◆ YOUR OBJECTIVE
Exactly repeat all the records below, omitting the images they hold.

[Source data]
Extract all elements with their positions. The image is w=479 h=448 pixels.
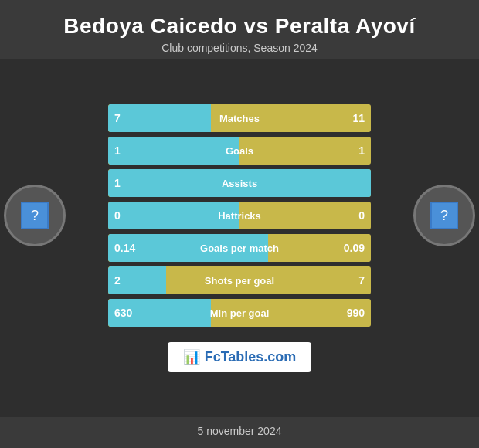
footer: 5 november 2024: [0, 417, 479, 448]
footer-date: 5 november 2024: [198, 425, 282, 437]
header: Bedoya Caicedo vs Peralta Ayoví Club com…: [0, 0, 479, 59]
stat-label: Goals per match: [200, 243, 279, 254]
logo-area: 📊 FcTables.com: [168, 342, 312, 372]
page-title: Bedoya Caicedo vs Peralta Ayoví: [8, 14, 471, 39]
page-wrapper: Bedoya Caicedo vs Peralta Ayoví Club com…: [0, 0, 479, 448]
subtitle: Club competitions, Season 2024: [8, 42, 471, 54]
stats-with-avatars: ? Matches711Goals11Assists1Hattricks00Go…: [0, 104, 479, 327]
stat-label: Goals: [226, 145, 253, 157]
avatar-right: ?: [409, 185, 479, 246]
stat-value-left: 2: [114, 274, 121, 287]
stat-value-right: 0: [358, 209, 365, 222]
stat-value-left: 0.14: [114, 242, 135, 254]
stat-row: Assists1: [108, 169, 371, 197]
stat-row: Goals11: [108, 137, 371, 165]
stat-row: Hattricks00: [108, 202, 371, 229]
stat-row: Min per goal630990: [108, 299, 371, 327]
stat-row: Matches711: [108, 104, 371, 132]
stat-value-right: 7: [358, 274, 365, 287]
avatar-left: ?: [0, 185, 70, 246]
main-section: ? Matches711Goals11Assists1Hattricks00Go…: [0, 59, 479, 417]
stat-value-right: 990: [347, 307, 365, 319]
stats-container: Matches711Goals11Assists1Hattricks00Goal…: [108, 104, 371, 327]
stat-label: Assists: [222, 178, 257, 189]
stat-value-right: 11: [352, 112, 365, 124]
logo-icon: 📊: [183, 348, 200, 365]
stat-row: Goals per match0.140.09: [108, 234, 371, 262]
stat-value-left: 0: [114, 209, 121, 222]
stat-label: Min per goal: [210, 307, 270, 319]
player-avatar-right: ?: [413, 185, 475, 246]
stat-value-left: 1: [114, 177, 121, 189]
stat-value-left: 630: [114, 307, 132, 319]
player-avatar-left: ?: [4, 185, 66, 246]
stat-value-right: 1: [358, 144, 365, 157]
stat-row: Shots per goal27: [108, 266, 371, 294]
avatar-placeholder-left: ?: [21, 202, 49, 229]
avatar-placeholder-right: ?: [430, 202, 458, 229]
stat-label: Matches: [219, 113, 260, 124]
stat-value-right: 0.09: [344, 242, 365, 254]
stat-label: Hattricks: [218, 210, 261, 222]
stat-value-left: 1: [114, 144, 121, 157]
bottom-area: 📊 FcTables.com: [168, 334, 312, 372]
stat-label: Shots per goal: [205, 275, 274, 287]
stat-value-left: 7: [114, 112, 121, 124]
logo-text: FcTables.com: [205, 349, 297, 365]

◆ WRITTEN SOLUTION
Extract all elements with their positions. The image is w=479 h=448 pixels.
footer: 5 november 2024: [0, 417, 479, 448]
footer-date: 5 november 2024: [198, 425, 282, 437]
header: Bedoya Caicedo vs Peralta Ayoví Club com…: [0, 0, 479, 59]
stat-label: Goals per match: [200, 243, 279, 254]
logo-area: 📊 FcTables.com: [168, 342, 312, 372]
page-title: Bedoya Caicedo vs Peralta Ayoví: [8, 14, 471, 39]
page-wrapper: Bedoya Caicedo vs Peralta Ayoví Club com…: [0, 0, 479, 448]
subtitle: Club competitions, Season 2024: [8, 42, 471, 54]
stats-with-avatars: ? Matches711Goals11Assists1Hattricks00Go…: [0, 104, 479, 327]
stat-label: Goals: [226, 145, 253, 157]
avatar-right: ?: [409, 185, 479, 246]
stat-value-left: 2: [114, 274, 121, 287]
stat-value-right: 0: [358, 209, 365, 222]
stat-value-left: 0.14: [114, 242, 135, 254]
stat-row: Assists1: [108, 169, 371, 197]
stat-row: Goals11: [108, 137, 371, 165]
stat-row: Hattricks00: [108, 202, 371, 229]
stat-row: Min per goal630990: [108, 299, 371, 327]
stat-row: Matches711: [108, 104, 371, 132]
stat-value-right: 7: [358, 274, 365, 287]
avatar-left: ?: [0, 185, 70, 246]
main-section: ? Matches711Goals11Assists1Hattricks00Go…: [0, 59, 479, 417]
stat-value-right: 990: [347, 307, 365, 319]
stats-container: Matches711Goals11Assists1Hattricks00Goal…: [108, 104, 371, 327]
stat-label: Assists: [222, 178, 257, 189]
stat-value-right: 11: [352, 112, 365, 124]
logo-icon: 📊: [183, 348, 200, 365]
stat-row: Goals per match0.140.09: [108, 234, 371, 262]
stat-value-left: 0: [114, 209, 121, 222]
stat-label: Min per goal: [210, 307, 270, 319]
player-avatar-right: ?: [413, 185, 475, 246]
stat-value-left: 1: [114, 177, 121, 189]
stat-value-left: 630: [114, 307, 132, 319]
player-avatar-left: ?: [4, 185, 66, 246]
stat-value-right: 1: [358, 144, 365, 157]
stat-row: Shots per goal27: [108, 266, 371, 294]
avatar-placeholder-left: ?: [21, 202, 49, 229]
avatar-placeholder-right: ?: [430, 202, 458, 229]
stat-label: Matches: [219, 113, 260, 124]
stat-value-right: 0.09: [344, 242, 365, 254]
stat-label: Hattricks: [218, 210, 261, 222]
stat-value-left: 1: [114, 144, 121, 157]
bottom-area: 📊 FcTables.com: [168, 334, 312, 372]
stat-label: Shots per goal: [205, 275, 274, 287]
stat-value-left: 7: [114, 112, 121, 124]
logo-text: FcTables.com: [205, 349, 297, 365]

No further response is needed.